By: Emma Eilbeck BA (hons) - Updated: 29 Oct 2010 | comments*Discuss
Auction Bidding Repossession Deposit

You may not think it, but auctions really are for everyone, and a great way to pick up a bargain.Many people think that to buy property at an auction you have to be very wealthy or be willing to spend over your budget, which is not the case.Auctions are open to everybody and many people at your average auction will be first-time buyers dressed in their jeans.Auctions are becoming increasingly popular because of the changing nature of how lenders operate.

The properties you see at auctions are normally ones that have been repossessed because a person could not afford to keep up with their mortgage repayments. So it is the lender that is putting the property up for sale, and they will want to sell it quickly.Most properties will have a reserve price on them, which is normally the lowest price that the lender wants the property to be sold for, however if at the end of the auction it has still not been sold you may be able to contact the lender directly and offer them a price.All types of properties go under the hammer at auctions, ranging from a derelict one bedroom flat, to a five bedroom detached house.Auctions are increasingly popular with developers or first-time buyers wanting to buy a property and do it up.

What you Need to Know

The key to success at auctions is being organised. You must first look in your local paper or on the internet to find out where a local auction is being held, you can then request a brochure, which will list all the properties. It is worth choosing a few that you are serious about before the auction and working out how much you can afford.You must also get you mortgage arranged before you go to the auction. It is no good buying a property on the day and then realising you have no way to pay for it, and remember, once the hammer goes down, you have entered into a legal contract.

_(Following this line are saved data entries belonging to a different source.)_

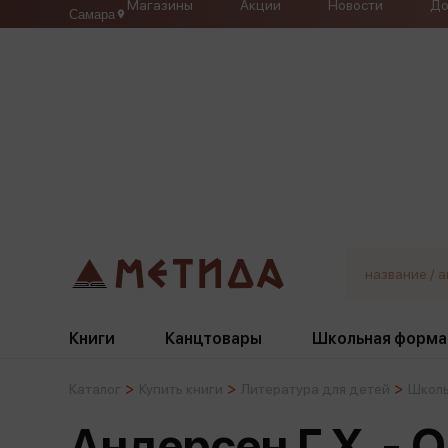
Магазины
Акции
Новости
До
Самара
Книги
Канцтовары
Школьная форма
Каталог
Купить книги
Литература для детей
Школь
Жанры
Подбор
Бумажная продукция
Галстуки, банты
Андерсен Г.Х. - 
Глобусы
Для девочек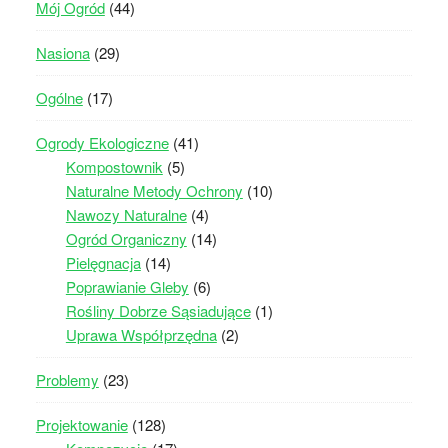
Mój Ogród
(44)
Nasiona
(29)
Ogólne
(17)
Ogrody Ekologiczne
(41)
Kompostownik
(5)
Naturalne Metody Ochrony
(10)
Nawozy Naturalne
(4)
Ogród Organiczny
(14)
Pielęgnacja
(14)
Poprawianie Gleby
(6)
Rośliny Dobrze Sąsiadujące
(1)
Uprawa Współprzędna
(2)
Problemy
(23)
Projektowanie
(128)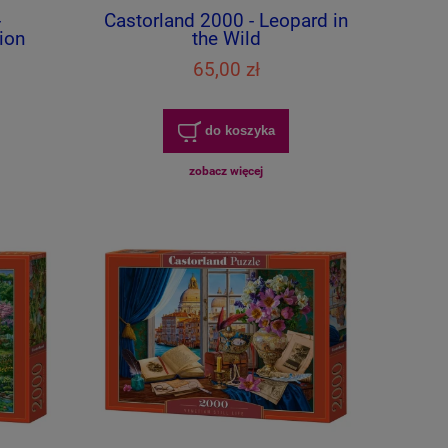
-
Castorland 2000 - Leopard in
ion
the Wild
65,00 zł
do koszyka
zobacz więcej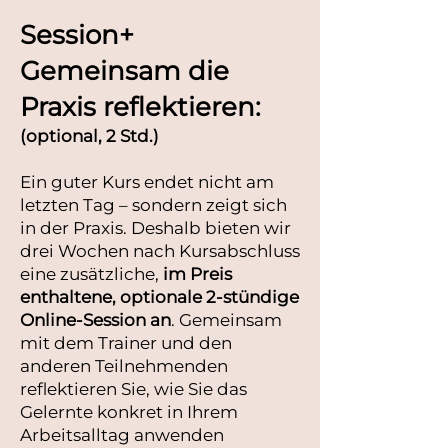
Session+
Gemeinsam die
Praxis reflektieren:
(optional, 2 Std.)
Ein guter Kurs endet nicht am
letzten Tag – sondern zeigt sich
in der Praxis. Deshalb bieten wir
drei Wochen nach Kursabschluss
eine zusätzliche,
im Preis
enthaltene, optionale 2-stündige
Online-Session an
. Gemeinsam
mit dem Trainer und den
anderen Teilnehmenden
reflektieren Sie, wie Sie das
Gelernte konkret in Ihrem
Arbeitsalltag anwenden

It is also worthwhile visiting the property before the auction and having a look around it if you can, as things can often look a lot different when you actually see them in person. If you are serious about the property you might also like to get a survey and valuation carried out on the property incase there are any hidden problems you need to know about.You will need to have a 10% deposit ready to pay on the day of the auction should you be successful, you will also need access to the remaining 90% of the property's value within 28 days, so it is vital you are organised.

It's a sad fact that repossessions are on the increase, but it does mean there is huge potential to snap up a bargain at an auction. Auctions are not something to be scared of, everyone worries that they will accidentally scratch their nose and end up buying something they don't want, but the chances are everyone in the room will be just as nervous as you. As long as you do your homework correctly and don't get carried away on the day, there is no reason why buying at auction shouldn't be for you.